[Stored data]
==========
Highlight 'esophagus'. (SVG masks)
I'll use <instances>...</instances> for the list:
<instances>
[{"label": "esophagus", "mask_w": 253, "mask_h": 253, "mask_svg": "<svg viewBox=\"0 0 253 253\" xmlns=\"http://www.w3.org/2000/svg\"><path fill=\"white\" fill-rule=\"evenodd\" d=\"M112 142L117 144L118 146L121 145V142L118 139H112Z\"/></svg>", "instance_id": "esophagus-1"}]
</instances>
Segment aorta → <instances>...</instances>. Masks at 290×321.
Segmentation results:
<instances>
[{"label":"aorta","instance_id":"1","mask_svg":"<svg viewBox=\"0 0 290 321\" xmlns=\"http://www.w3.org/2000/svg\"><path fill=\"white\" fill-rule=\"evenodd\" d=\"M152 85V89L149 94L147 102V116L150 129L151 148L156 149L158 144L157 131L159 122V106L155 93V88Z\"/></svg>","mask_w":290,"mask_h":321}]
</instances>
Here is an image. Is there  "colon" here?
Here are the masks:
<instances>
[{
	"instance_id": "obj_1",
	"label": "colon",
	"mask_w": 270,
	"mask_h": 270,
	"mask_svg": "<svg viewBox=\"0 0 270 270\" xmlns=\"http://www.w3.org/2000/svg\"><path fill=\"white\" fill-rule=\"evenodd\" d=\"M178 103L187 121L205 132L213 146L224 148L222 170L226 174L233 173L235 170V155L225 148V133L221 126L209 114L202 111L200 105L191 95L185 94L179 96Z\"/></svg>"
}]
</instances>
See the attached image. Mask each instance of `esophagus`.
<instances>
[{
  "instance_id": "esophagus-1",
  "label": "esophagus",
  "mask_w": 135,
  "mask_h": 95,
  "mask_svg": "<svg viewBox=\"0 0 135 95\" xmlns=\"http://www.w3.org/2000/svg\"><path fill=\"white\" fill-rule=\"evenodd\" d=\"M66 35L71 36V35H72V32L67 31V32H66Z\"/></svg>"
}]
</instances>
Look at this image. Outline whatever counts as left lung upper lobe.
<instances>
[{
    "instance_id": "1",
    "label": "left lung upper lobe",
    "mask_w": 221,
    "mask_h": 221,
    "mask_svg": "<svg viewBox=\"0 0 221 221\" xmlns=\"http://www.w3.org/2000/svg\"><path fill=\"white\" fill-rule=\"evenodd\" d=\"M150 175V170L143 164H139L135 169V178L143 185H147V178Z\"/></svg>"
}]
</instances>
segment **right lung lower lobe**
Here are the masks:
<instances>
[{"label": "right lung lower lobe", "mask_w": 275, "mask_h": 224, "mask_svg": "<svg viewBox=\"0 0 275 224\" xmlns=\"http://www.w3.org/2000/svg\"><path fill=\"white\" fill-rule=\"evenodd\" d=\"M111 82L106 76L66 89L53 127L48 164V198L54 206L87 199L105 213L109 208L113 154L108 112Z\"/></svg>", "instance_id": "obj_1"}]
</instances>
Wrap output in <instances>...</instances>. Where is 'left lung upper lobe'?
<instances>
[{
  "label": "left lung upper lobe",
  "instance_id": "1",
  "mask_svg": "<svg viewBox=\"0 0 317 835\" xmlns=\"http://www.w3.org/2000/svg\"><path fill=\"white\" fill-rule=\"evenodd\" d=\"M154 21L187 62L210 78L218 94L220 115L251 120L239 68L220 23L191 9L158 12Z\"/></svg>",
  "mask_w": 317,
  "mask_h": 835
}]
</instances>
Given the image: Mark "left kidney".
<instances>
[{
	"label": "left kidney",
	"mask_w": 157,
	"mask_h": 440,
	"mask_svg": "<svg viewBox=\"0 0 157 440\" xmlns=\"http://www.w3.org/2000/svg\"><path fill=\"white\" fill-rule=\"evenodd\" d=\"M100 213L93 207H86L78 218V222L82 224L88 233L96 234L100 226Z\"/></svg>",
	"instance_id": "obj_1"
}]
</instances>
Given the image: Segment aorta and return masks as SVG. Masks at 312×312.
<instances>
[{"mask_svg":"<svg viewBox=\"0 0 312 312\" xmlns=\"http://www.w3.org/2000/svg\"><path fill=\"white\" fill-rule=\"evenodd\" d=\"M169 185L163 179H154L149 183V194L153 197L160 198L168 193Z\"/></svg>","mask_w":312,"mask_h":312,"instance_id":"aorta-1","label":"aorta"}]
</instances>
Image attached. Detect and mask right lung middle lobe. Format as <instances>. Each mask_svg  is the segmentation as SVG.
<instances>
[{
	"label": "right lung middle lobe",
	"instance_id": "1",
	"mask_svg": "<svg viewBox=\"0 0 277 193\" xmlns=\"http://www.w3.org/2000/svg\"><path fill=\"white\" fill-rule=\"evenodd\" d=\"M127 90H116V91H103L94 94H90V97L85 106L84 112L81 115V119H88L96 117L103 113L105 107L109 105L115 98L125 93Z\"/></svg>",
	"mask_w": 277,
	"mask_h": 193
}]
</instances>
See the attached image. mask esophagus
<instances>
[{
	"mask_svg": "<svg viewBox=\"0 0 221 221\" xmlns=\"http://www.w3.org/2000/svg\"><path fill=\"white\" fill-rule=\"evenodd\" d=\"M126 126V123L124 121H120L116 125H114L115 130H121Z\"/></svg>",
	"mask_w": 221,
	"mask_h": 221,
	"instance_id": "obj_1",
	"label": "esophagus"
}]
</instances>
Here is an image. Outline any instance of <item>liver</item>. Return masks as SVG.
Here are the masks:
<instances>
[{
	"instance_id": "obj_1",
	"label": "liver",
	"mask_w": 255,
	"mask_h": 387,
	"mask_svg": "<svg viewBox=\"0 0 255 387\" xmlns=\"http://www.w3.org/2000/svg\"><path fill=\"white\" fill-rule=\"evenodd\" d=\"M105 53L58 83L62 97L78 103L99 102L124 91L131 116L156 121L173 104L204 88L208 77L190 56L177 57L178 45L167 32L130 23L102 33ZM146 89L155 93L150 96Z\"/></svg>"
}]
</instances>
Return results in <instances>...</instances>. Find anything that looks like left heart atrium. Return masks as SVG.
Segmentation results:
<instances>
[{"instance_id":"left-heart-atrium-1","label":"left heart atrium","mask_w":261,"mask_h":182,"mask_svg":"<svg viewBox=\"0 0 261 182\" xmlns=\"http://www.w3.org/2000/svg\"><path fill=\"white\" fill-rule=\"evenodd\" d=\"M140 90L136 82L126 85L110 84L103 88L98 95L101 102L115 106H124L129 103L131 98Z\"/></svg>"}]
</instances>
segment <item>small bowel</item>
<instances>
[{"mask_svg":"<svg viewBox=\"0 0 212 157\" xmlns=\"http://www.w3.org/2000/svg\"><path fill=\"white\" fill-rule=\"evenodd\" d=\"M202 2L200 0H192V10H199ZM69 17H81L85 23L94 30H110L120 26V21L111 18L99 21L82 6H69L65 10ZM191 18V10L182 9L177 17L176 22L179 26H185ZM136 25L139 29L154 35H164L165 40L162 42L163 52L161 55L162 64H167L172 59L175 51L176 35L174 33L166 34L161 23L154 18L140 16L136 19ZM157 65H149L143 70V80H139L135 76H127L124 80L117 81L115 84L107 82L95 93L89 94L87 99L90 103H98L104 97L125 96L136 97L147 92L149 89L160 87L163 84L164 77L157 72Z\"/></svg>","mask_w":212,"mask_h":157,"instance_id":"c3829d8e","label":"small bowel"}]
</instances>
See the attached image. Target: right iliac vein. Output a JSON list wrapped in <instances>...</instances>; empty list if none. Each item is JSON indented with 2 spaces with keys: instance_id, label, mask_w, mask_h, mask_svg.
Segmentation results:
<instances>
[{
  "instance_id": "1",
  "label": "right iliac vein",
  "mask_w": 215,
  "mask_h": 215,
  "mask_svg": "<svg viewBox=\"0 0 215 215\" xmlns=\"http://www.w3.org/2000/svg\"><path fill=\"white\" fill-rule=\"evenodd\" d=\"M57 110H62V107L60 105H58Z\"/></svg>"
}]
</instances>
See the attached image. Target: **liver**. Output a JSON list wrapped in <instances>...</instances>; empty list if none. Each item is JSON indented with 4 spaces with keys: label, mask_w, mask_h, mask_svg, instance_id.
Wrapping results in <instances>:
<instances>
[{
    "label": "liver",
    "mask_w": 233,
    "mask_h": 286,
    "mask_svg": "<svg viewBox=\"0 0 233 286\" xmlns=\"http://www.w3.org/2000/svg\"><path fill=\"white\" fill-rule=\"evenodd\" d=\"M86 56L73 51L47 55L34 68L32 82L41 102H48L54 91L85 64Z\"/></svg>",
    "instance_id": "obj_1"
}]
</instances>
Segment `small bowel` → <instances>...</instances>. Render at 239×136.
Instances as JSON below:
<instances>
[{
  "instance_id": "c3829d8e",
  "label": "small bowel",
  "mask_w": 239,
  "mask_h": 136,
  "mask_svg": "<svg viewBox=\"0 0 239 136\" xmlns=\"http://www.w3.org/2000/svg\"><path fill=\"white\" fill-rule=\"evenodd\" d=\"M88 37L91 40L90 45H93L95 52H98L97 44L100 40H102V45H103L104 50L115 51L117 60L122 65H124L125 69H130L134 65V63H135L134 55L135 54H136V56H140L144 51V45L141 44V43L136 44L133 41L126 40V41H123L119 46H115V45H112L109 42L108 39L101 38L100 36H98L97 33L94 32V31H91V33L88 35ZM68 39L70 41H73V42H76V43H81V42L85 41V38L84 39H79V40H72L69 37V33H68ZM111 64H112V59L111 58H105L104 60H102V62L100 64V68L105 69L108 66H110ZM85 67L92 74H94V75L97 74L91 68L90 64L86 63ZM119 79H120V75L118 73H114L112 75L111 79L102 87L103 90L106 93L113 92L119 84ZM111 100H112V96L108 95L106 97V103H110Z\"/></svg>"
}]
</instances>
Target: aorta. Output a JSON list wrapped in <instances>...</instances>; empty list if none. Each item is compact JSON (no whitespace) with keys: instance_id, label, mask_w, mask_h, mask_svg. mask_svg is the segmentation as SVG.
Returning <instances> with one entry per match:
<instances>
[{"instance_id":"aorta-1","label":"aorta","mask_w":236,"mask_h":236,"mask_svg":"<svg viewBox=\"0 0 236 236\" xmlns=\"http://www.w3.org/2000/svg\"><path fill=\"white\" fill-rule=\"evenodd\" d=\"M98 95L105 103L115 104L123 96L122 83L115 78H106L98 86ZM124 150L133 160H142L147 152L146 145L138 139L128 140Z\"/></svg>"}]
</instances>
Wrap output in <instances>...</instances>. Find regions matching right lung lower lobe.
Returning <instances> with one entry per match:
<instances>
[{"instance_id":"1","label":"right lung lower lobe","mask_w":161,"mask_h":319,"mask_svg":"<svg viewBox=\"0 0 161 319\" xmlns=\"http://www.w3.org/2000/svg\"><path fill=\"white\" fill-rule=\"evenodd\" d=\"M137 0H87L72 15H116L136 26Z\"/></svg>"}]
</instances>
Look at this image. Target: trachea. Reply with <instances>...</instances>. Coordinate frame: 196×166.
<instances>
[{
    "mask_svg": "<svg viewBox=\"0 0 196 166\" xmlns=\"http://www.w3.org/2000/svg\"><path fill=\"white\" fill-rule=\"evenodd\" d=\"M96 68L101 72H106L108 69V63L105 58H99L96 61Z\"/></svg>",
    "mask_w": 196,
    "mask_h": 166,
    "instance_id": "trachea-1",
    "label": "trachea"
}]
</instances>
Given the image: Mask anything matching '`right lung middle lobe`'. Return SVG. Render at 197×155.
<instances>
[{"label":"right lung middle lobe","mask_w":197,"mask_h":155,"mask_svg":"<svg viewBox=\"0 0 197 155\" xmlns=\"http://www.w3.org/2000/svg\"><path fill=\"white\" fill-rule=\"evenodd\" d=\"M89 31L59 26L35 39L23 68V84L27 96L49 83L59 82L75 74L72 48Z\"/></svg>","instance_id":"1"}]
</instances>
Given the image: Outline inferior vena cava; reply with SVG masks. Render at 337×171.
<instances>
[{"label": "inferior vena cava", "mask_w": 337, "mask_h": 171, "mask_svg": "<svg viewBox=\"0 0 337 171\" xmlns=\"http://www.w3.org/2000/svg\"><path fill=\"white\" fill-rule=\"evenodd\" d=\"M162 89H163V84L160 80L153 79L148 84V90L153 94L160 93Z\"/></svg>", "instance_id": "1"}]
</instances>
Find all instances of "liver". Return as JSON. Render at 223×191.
==========
Problem:
The last part of the records is the answer, beginning at the line that holds "Given the image: Outline" and including the final line, repeated exactly.

Solution:
Given the image: Outline inferior vena cava; reply with SVG masks. Render at 337×171.
<instances>
[{"label": "inferior vena cava", "mask_w": 337, "mask_h": 171, "mask_svg": "<svg viewBox=\"0 0 337 171\" xmlns=\"http://www.w3.org/2000/svg\"><path fill=\"white\" fill-rule=\"evenodd\" d=\"M162 89H163V84L160 80L153 79L148 84V90L153 94L160 93Z\"/></svg>", "instance_id": "1"}]
</instances>
Find all instances of "liver". Return as JSON. Render at 223×191.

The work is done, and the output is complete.